Two recent court cases illustrate why carefully drafting and monitoring estate documents is essential to avoid undesirable outcomes, particularly when divorce is involved, said Sharon Klein, president of the Tri-State Region for Wilmington Trust.

One involved decanting, the process whereby the trustee of an otherwise irrevocable trust can transfer trust assets into a new trust with different terms. The Connecticut Supreme Court authorized decanting in the divorce action, though “its use extends far beyond the divorce context,” Klein said.

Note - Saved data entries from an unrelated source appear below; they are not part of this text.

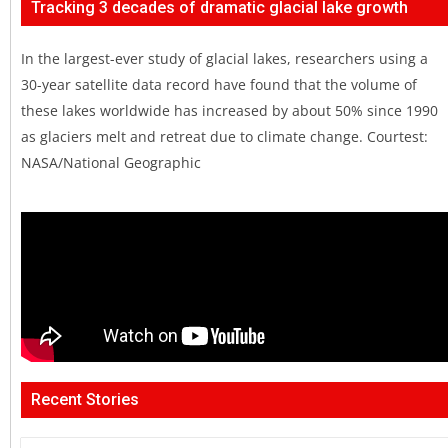
Tracking 3 decades of dramatic glacial lake growth
In the largest-ever study of glacial lakes, researchers using a
30-year satellite data record have found that the volume of
these lakes worldwide has increased by about 50% since 1990
as glaciers melt and retreat due to climate change. Courtest:
NASA/National Geographic
Recent Stories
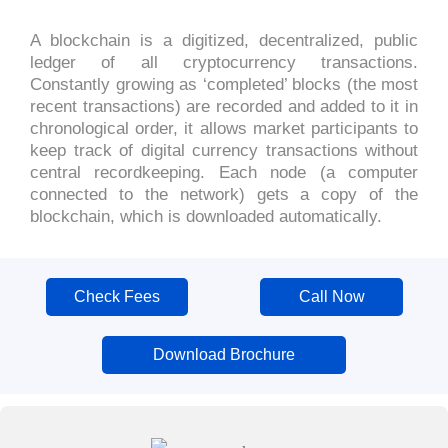
A blockchain is a digitized, decentralized, public
ledger of all cryptocurrency transactions.
Constantly growing as ‘completed’ blocks (the most
recent transactions) are recorded and added to it in
chronological order, it allows market participants to
keep track of digital currency transactions without
central recordkeeping. Each node (a computer
connected to the network) gets a copy of the
blockchain, which is downloaded automatically.
Check Fees
Call Now
Download Brochure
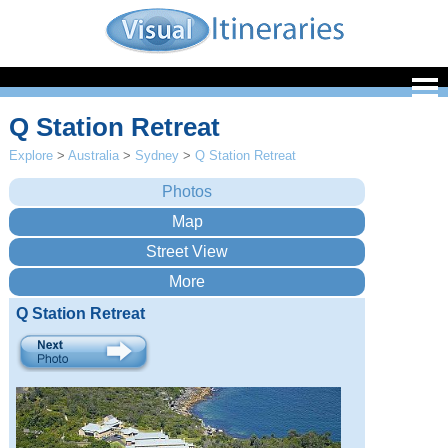
Q Station Retreat
Explore
>
Australia
>
Sydney
>
Q Station Retreat
Q Station Retreat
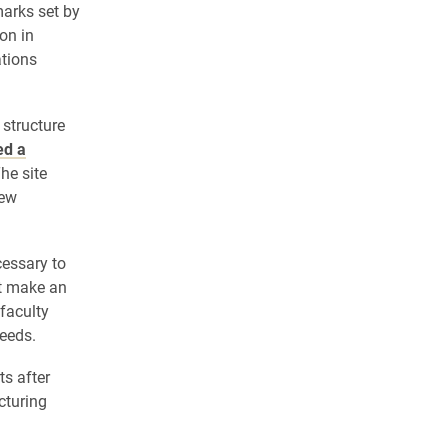
arks set by
on in
tions
 structure
ed a
The site
new
essary to
at make an
faculty
eeds.
ts after
cturing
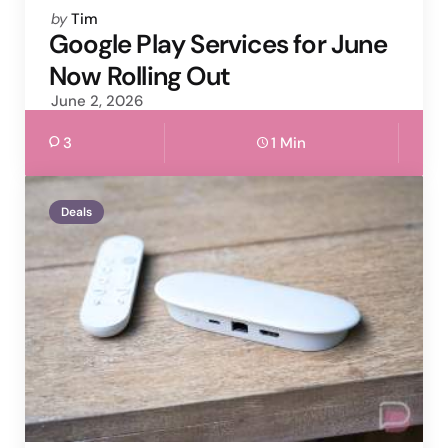
Posted
by
Tim
by
Google Play Services for June
Now Rolling Out
June 2, 2026
3
1 Min
Deals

In the case, a divorcing husband was the beneficiary of a 1983 trust set up by his father. The trustees transferred the assets into a new trust in 2011 to prevent the wife from reaching the assets. The new trust extinguished his right to request trust assets, and made distributions solely discretionary with the trustees.

The Connecticut court asked the Supreme Judicial Court of Massachusetts, where the trusts were settled, to determine whether the trustees’ action was a valid exercise of their powers under the 1983 trust. The Massachusetts court said the decanting was authorized, and the Connecticut court adopted that opinion. It also ruled that although it could have divided the assets, as requested by the wife, while they were in the 1983 trust, it could not reach them once they had been moved into the 2011 trust.

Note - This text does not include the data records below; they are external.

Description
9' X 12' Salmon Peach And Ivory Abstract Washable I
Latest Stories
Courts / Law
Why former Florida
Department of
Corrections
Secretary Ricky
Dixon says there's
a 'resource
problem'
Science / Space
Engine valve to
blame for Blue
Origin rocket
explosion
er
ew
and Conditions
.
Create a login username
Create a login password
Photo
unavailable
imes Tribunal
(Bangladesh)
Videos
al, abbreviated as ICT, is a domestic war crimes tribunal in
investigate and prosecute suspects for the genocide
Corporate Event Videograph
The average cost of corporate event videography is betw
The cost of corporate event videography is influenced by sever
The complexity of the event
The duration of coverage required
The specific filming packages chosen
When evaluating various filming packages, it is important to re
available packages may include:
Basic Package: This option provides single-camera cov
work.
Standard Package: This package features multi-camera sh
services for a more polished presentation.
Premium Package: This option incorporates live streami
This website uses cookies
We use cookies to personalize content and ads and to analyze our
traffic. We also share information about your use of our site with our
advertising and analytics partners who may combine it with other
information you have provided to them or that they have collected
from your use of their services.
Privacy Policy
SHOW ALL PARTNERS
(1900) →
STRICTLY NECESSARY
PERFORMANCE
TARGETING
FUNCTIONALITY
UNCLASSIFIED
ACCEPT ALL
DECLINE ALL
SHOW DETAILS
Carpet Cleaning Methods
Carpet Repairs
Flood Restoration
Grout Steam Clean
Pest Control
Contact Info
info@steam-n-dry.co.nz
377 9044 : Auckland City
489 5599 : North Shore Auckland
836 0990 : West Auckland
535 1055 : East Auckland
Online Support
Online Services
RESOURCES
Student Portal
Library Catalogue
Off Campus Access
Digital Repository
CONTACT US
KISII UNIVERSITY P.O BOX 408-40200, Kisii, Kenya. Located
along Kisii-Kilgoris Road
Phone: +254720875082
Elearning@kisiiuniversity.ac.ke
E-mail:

In other words, the decanting succeeded in preventing the assets from being divided in the divorce settlement. “Decanting can be a tremendous tool for dealing with changed circumstances, correcting mistakes, facilitating tax benefits or optimizing a trust’s administration,” Klein said.

In-Laws As Trustees

In a New York case, a deceased woman’s will named her husband as her beneficiary and executor and her father-in-law as the alternate executor and beneficiary. The couple was divorced at the time of her death, and under New York State law, the ex-husband was disqualified from serving as executor and beneficiary. However, the disqualification did not extend to his father, who, it was presumed, would leave the inherited assets to his son. The court acknowledged this end-run around the statute, but ruled that the statute did not revoke bequests to relatives of ex-spouses.

Klein noted that the law in some states revokes dispositions to, and executor/trustee nominations of, both a former spouse and his or her relatives. Such a law would have prevented the harsh result in the New York case. However, it might also prevent a decedent’s intent from being realized in cases where bequests to relatives of an ex-spouse are still intended despite a divorce.

Proposed legislation introduced in the New York State legislature this year would address both situations. It would continue to revoke dispositions to divorced spouses. Those to relatives of ex-spouses would be presumed to be revoked, though the proposal would allow the possibility to introduce evidence showing that the decedent intended those dispositions to take effect, even in light of the divorce.

Klein said spouses who are still in the process of getting divorced would not be able to rely on state default law to revoke bequests to an ex-spouse. “In order for a statutory presumption to apply, there must be a formal decree or judgment ending the marital relationship,” she said. That’s one reason why clients should ensure their planning documents reflect their intent, she added.